# Data:
--
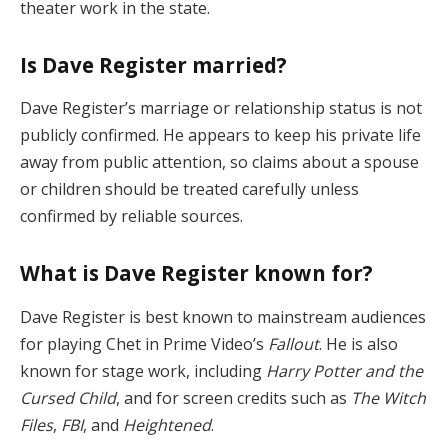
theater work in the state.
Is Dave Register married?
Dave Register’s marriage or relationship status is not
publicly confirmed. He appears to keep his private life
away from public attention, so claims about a spouse
or children should be treated carefully unless
confirmed by reliable sources.
What is Dave Register known for?
Dave Register is best known to mainstream audiences
for playing Chet in Prime Video’s
Fallout
. He is also
known for stage work, including
Harry Potter and the
Cursed Child
, and for screen credits such as
The Witch
Files
,
FBI
, and
Heightened
.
--
Counting the line that contains "Is Dave Register married?" as the first, copy exactly every line through the end of the records, and nothing else.

Is Dave Register married?
Dave Register’s marriage or relationship status is not
publicly confirmed. He appears to keep his private life
away from public attention, so claims about a spouse
or children should be treated carefully unless
confirmed by reliable sources.
What is Dave Register known for?
Dave Register is best known to mainstream audiences
for playing Chet in Prime Video’s
Fallout
. He is also
known for stage work, including
Harry Potter and the
Cursed Child
, and for screen credits such as
The Witch
Files
,
FBI
, and
Heightened
.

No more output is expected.